WHAT YOU ARE ASKED TO DO: Only the lines from the one containing "asze usługi tłumaczeń, warto" to the end of the data are wanted; print them exactly as they appear.

RECORDS SUPPLIED:
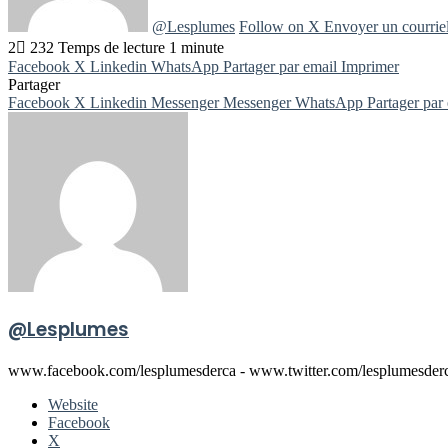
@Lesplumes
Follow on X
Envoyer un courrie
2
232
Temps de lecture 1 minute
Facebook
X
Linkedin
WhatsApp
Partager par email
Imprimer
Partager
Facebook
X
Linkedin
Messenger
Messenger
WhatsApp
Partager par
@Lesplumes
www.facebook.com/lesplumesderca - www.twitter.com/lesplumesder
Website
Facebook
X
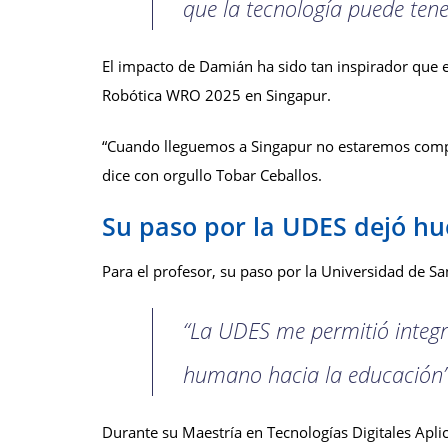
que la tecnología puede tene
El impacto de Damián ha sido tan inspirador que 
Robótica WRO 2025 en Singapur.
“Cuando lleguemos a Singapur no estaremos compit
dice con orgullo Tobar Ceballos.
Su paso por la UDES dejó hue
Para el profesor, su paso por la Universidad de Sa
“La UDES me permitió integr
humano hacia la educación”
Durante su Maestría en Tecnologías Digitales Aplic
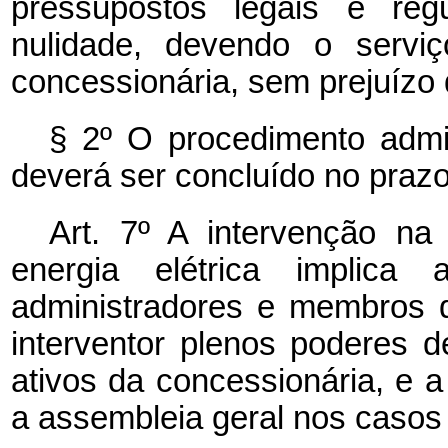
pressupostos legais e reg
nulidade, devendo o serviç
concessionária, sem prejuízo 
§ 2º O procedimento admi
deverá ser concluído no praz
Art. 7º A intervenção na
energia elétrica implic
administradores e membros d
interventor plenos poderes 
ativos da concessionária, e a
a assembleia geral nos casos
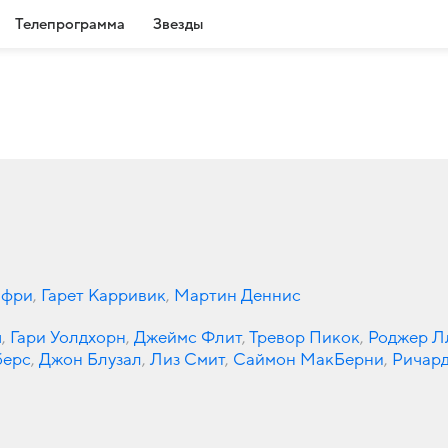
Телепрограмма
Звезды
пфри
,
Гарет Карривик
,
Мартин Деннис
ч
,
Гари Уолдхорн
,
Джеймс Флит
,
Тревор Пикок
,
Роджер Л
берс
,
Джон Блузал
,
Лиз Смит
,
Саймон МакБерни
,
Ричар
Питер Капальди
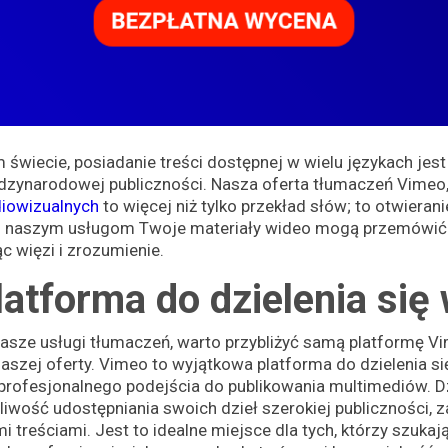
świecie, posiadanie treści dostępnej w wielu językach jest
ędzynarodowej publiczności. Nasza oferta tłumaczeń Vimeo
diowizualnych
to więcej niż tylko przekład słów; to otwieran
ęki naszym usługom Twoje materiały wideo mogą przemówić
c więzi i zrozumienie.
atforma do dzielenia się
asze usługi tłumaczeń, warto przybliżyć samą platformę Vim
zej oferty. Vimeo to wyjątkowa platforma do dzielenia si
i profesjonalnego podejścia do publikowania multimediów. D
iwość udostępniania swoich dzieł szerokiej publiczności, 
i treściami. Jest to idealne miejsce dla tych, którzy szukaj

EXERCISE OUTPUT:
asze usługi tłumaczeń, warto przybliżyć samą platformę Vim
zej oferty. Vimeo to wyjątkowa platforma do dzielenia si
i profesjonalnego podejścia do publikowania multimediów. D
iwość udostępniania swoich dzieł szerokiej publiczności, 
i treściami. Jest to idealne miejsce dla tych, którzy szukaj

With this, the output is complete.